The CREATES Act came about because some pharmaceutical manufacturers are misusing the REMS program to prevent generic drug development.
The Generics Pharmaceutical Association (GPhA), along with many other groups, is supporting Senate legislation that would help prevent manufacturers from blocking generic and biosimilar drug competition.
The Creating and Restoring Equal Access to Equivalent Samples (“CREATES”) Act was introduced in mid-June by Senate Judiciary Committee Chairman Chuck Grassley (R-Iowa) and Patrick Leahy (D-Vt.). Sen. Grassley said the law was needed because some pharmaceutical manufacturers are misusing the Risk Evaluation and Mitigation Strategy (REMS) program to prevent generic drug development.
“Current law allows for a streamlined approval process whereby generic drug companies can conduct testing of generic versions of a brand-name drug prior to its patent expiration. However, concerns have been raised that some brand-name companies are misusing an FDA program, known as the Risk Evaluation and Mitigation Strategy, to thwart that process by preventing the sale of samples of their product and refusing to allow generic competitors to participate in their Risk Evaluation and Mitigation Strategy protocol,” Grassley’s office said in a statement. “These tactics result in blocking generic drug approval and keeping drug prices high for consumers.”
The CREATES Act is supported by consumer groups, generic drug manufacturers, antitrust experts, physicians, pharmacists, hospitals, insurers, and other groups, includingGPhA, AARP, and the National Coalition on Healthcare.
However, there is some opposition to the CREATES Act. The act could harm both branded drug manufacturers and patients, according to Dr. Robert Goldberg and Peter Pitts, founders of the Center for Medicine in the Public Interest.
“The CREATES Act will hold innovators responsible for the actions of generic and biosimilar manufacturers because the bill provides innovators liability protection only for claims arising out of failure to follow adequate safeguards during handling or use of product by the generic or biosimilar manufacturer,” they wrote in CMPI’s DrugWonks blog. “As a result, innovative manufacturers could still be unfairly liable for others’ negligence, long after the medicine has left their control.”
In addition, said Goldberg and Pitts, the act could exacerbate drug shortages and further limit the supply of medically necessary drugs.
“If a medicine has been on the shortage list for more than six months, the medicine is not exempt from the bill. In other words, manufacturers of these products would be forced to divert medicines from their patients - even when the medicines are life sustaining - to ensure supply for their competitors’ clinical trials,” they wrote.

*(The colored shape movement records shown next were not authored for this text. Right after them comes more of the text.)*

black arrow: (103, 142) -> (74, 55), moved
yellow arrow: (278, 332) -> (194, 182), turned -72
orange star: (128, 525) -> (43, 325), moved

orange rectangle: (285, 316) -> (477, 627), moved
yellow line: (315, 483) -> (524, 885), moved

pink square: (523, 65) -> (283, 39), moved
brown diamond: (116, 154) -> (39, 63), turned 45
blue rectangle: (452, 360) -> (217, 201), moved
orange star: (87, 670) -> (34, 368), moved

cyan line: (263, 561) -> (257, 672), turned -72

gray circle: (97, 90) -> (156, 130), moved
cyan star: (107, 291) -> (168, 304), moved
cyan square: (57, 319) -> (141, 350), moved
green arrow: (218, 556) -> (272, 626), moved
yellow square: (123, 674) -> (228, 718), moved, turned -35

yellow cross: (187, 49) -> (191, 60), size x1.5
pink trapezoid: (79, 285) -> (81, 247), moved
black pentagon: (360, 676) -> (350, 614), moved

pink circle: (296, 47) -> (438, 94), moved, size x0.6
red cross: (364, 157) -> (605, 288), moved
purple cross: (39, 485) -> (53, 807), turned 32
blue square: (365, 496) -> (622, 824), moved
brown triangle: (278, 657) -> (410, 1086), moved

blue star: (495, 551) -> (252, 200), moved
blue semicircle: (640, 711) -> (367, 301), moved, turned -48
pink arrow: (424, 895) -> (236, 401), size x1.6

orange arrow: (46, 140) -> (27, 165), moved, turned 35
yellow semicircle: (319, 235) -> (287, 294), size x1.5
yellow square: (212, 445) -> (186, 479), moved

The GPhA says that REMS misuse costs the U.S. healthcare system $4.5 million annually. The organization cited the actions of Turing Pharmaceuticals, which in 2015 increased the price of its anti-parasitic drug Daraprim from $13.50 to $750 per pill overnight, as an example of a manufacturer misusing the system.
A former Turing employee testified that an “integral part” of Turing’s plan to increase the price of Daraprim was restriction of Daraprim’s distribution, so that generic manufacturers could not obtain samples to manufacture a lower-price alternative, according to GPhA.
Turing wasn’t the only company to adopt this practice. FDA’s Director of the Center for Drug Evaluation and Research testified that, as of January 2016, FDA had received over 100 inquiries from generic product developers who were unable to access samples of an innovator drug to compare and test their generic product.
Chip Davis“GPhA is pleased that the Senate is choosing to shine a light on brand-drug company ploys to block patient access to safe, effective, and more affordable generic and biosimilar medicines,” said Chip Davis, president and CEO of GPhA.
The CREATES Act would allow the sponsor of an ANDA or a biosimilar application to bring an action in federal court to obtain from the brand-name sponsor of a drug or biological product subject the sample it needs to conduct testing that will enable it to seek approval of a generic drug or biosimilar product.
“Provided certain elements are met, a court may ‘order the license holder to provide to the eligible product developer without delay sufficient quantities of the covered product on commercially reasonable, market-based terms’,” stated the FDA Law Blog.
The bill would also authorize a judge to award monetary damages to an eligible product developer in an amount “sufficient to deter the license holder from failing to provide other eligible product developers with sufficient quantities of a covered product on commercially reasonable, market-based terms,” the FDA Law Blog stated.